Хочу просто всегда иметь вдохновение на спектакли, хочу стабильности в работе. Есть спектакли, которые где-то внутри сидят у меня, несбывшейся мечтой. Это «Анюта». Как ни странно, «Лебединое озеро». Эта мысль поселилась у меня месяц назад. Я первый раз смотрела «Лебединое озеро» из-за кулис, не стоя в кордебалете. «Лебединое озеро» для меня, да и для всех девушек, – спектакль тяжелый. Бесконечные фиксированные позы. Пальцы в пуантах болят, ноги болят, никогда не смотрела по сторонам. А тут я посмотрела белый акт, и он меня так тронул. Я подумала: «Интересно, вот как бы я это сделала?»

Первый-то ладно, а второй?
Фуэте у меня сейчас есть в Гамзатти. Эта партия покажет, насколько у меня мужества хватает. Фуэте для меня – это холодная голова и мужество просто выйти и сделать. Вообще я хочу насыщенную театральную жизнь.
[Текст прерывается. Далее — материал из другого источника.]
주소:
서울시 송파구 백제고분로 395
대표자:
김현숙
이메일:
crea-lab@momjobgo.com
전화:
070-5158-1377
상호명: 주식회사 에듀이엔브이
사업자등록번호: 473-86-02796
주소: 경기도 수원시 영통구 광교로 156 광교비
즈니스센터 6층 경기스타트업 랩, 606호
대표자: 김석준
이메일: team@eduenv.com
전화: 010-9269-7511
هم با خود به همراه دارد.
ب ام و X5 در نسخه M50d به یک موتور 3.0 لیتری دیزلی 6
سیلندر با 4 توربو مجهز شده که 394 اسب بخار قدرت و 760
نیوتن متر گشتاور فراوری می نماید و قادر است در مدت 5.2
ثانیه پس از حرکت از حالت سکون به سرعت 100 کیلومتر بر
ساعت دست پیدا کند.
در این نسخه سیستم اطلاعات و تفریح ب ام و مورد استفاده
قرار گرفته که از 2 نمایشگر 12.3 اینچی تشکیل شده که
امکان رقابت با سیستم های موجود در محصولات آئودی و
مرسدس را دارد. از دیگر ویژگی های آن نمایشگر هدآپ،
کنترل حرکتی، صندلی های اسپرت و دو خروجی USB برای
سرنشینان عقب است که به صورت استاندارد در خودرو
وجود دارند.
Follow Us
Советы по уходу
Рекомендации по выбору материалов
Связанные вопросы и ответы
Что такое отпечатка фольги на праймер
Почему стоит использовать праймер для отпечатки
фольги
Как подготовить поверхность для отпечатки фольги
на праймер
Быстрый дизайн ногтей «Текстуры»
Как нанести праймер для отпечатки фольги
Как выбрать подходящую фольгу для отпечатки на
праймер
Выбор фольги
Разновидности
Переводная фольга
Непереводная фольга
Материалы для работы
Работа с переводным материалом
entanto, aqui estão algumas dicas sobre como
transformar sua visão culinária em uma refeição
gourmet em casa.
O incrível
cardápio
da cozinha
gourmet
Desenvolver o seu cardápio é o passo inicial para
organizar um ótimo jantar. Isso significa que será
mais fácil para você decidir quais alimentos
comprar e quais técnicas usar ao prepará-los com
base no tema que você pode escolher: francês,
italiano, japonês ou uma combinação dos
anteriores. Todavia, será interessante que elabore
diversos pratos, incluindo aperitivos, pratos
Я хочу ездить в Михайловском танцевать, тут танцевать. Хочу попробовать себя в каком-то современном спектакле.
А что вы сделали в балете Клюга «Радио и Джульетта»? Я вообще вас не узнал. До этого для меня самым сильным эмоциональным потрясением был танец Матвиенко в этом балете, а тут просто дыхание остановилось.
Я просто танцую. Я не могу сказать, что я делаю, но я просто стараюсь получать удовольствие. Последний спектакль «Radio and Juliet» по откликам зрителей прошел прямо на ура, потому что я просто вышла наслаждаться. И я обожаю этот спектакль.
Не боитесь стать мегавостребованной?
Я буду все делать для этого. Вот вы меня зацепили своим вопросом о том, чего я хочу. Я хочу расширить границы классики, хочется чего-то современного, хочется такого, чтобы специально для тебя ставили, или когда копаются, ищут что-то неординарное, расширяющее границы тела.
Ну вот это ближе к ответу на мой вопрос. А то – «Анюта», «Лебединое». Это уже процесс. А то, что вы, наконец, сказали, больше соответствует Екатерине Забровской ‒ Балерине.